Source data
· · · · · · ·

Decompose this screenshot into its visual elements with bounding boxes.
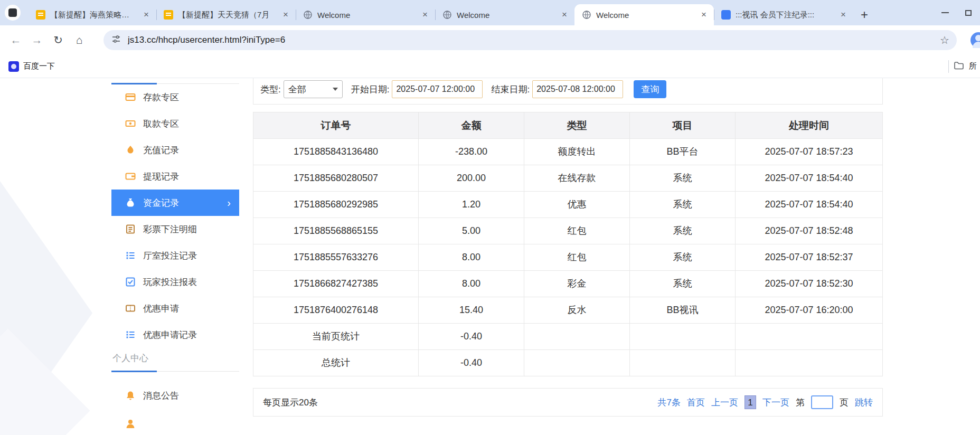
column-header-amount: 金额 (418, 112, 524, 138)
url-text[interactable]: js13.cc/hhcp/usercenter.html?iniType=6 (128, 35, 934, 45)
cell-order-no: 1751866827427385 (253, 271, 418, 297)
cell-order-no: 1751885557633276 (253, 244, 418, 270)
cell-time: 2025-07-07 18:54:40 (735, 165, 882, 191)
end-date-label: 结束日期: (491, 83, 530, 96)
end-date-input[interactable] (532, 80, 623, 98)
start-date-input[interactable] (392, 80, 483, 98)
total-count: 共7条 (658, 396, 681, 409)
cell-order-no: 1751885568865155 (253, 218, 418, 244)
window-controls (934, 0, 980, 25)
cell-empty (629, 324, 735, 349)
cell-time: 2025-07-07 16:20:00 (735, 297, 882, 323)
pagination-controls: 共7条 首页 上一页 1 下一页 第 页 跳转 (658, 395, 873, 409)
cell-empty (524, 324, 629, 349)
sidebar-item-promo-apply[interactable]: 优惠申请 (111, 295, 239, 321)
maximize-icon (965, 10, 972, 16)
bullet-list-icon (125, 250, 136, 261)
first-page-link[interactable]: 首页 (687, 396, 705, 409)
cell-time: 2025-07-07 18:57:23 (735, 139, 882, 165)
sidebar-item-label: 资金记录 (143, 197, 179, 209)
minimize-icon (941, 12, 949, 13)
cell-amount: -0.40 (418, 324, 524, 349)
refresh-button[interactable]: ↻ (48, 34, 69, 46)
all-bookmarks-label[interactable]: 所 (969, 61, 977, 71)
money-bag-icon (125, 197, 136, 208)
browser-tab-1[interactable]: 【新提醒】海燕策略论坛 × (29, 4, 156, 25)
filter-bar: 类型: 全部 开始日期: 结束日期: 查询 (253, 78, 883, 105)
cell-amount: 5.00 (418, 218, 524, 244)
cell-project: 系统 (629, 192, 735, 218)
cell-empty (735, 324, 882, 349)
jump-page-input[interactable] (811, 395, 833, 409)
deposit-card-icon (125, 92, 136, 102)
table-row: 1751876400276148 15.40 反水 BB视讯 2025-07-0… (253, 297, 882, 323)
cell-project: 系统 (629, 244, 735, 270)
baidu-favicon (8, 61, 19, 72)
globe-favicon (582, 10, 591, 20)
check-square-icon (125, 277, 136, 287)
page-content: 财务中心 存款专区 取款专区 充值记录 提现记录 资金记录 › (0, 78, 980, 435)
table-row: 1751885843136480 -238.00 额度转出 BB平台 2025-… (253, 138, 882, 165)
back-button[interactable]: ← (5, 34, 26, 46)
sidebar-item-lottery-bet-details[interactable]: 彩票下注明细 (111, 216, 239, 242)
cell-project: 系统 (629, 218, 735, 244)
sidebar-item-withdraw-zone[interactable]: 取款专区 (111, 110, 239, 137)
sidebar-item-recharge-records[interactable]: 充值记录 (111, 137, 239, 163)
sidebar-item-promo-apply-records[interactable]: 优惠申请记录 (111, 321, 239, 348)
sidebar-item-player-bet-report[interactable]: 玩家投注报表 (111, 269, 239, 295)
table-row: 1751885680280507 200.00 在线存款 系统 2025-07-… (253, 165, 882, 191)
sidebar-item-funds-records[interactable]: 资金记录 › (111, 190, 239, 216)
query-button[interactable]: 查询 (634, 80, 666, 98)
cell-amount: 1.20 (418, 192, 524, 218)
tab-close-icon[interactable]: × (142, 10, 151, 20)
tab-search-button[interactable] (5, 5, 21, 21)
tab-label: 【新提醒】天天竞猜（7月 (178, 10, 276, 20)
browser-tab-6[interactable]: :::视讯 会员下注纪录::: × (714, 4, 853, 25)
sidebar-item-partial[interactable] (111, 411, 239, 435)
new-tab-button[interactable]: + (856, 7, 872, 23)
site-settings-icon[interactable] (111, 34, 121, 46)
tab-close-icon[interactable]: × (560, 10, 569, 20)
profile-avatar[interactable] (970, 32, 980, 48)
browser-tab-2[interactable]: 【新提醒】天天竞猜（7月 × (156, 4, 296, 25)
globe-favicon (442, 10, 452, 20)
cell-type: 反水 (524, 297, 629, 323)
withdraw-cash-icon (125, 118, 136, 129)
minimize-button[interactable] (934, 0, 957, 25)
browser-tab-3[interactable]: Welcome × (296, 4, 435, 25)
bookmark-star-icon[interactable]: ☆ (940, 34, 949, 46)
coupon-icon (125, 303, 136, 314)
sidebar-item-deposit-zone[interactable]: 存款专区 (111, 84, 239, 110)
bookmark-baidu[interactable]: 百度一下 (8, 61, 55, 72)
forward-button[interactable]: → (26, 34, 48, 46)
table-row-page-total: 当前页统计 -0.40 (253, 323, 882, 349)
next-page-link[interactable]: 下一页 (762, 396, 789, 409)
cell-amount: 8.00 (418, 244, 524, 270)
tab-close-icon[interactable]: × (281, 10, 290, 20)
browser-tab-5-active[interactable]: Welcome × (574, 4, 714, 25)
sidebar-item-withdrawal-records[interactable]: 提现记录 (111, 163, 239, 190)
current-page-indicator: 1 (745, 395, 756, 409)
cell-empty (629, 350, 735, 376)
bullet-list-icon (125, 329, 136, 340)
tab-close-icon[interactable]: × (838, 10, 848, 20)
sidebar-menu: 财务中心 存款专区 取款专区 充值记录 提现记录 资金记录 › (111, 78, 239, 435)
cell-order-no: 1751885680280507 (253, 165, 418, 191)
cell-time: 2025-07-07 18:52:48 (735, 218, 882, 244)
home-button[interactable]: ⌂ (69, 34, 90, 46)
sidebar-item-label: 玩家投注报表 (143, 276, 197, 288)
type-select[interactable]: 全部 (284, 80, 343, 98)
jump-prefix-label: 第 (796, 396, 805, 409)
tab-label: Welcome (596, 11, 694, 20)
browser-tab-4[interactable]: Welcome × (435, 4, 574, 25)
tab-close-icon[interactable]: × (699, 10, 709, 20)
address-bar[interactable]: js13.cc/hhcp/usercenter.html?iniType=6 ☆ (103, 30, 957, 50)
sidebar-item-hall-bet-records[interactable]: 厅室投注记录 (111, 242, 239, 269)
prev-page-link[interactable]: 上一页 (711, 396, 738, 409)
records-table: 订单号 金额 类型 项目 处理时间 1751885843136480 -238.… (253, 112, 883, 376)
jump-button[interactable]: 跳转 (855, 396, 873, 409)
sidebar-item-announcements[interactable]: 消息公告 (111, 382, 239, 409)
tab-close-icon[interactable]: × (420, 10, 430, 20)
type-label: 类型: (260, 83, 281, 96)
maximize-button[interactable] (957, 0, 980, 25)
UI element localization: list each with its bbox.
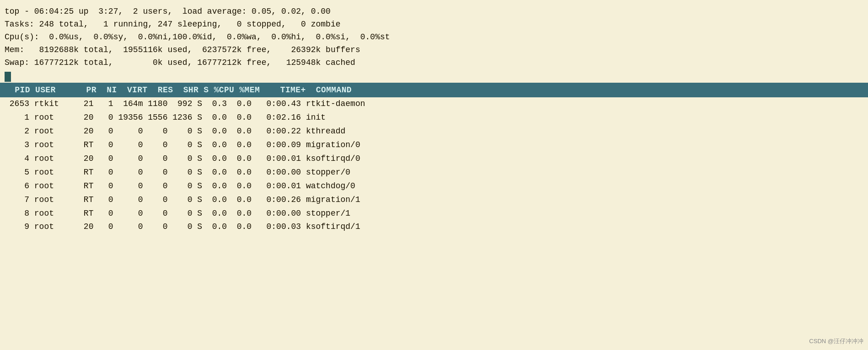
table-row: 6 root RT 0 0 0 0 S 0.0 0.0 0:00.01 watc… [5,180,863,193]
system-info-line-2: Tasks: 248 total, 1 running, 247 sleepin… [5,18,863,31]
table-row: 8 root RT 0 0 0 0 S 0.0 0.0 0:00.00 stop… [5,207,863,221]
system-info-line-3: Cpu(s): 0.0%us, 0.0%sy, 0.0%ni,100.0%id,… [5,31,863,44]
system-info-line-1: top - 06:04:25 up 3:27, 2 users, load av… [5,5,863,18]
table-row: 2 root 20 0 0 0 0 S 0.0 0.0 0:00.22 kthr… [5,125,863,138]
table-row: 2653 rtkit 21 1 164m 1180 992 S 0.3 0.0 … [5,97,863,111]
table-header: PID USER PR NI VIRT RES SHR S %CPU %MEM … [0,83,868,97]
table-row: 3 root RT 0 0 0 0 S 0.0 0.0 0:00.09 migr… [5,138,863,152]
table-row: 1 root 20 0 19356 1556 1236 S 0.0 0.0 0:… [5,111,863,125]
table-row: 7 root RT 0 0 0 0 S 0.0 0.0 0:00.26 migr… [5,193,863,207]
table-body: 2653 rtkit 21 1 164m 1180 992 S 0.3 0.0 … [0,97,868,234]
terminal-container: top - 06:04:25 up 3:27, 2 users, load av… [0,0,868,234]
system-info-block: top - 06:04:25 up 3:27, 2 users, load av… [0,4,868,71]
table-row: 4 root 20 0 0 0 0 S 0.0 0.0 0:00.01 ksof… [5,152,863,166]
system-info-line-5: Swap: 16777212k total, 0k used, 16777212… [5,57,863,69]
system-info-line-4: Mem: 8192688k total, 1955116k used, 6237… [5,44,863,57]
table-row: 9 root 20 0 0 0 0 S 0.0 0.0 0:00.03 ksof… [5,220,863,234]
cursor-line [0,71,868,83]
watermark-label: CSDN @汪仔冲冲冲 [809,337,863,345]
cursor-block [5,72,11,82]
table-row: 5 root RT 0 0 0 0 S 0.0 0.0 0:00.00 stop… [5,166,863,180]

· · · · · · ·

From the entries above, list each line with "玩家投注报表" in it.

sidebar-item-player-bet-report[interactable]: 玩家投注报表 (111, 269, 239, 295)
sidebar-item-label: 玩家投注报表 (143, 276, 197, 288)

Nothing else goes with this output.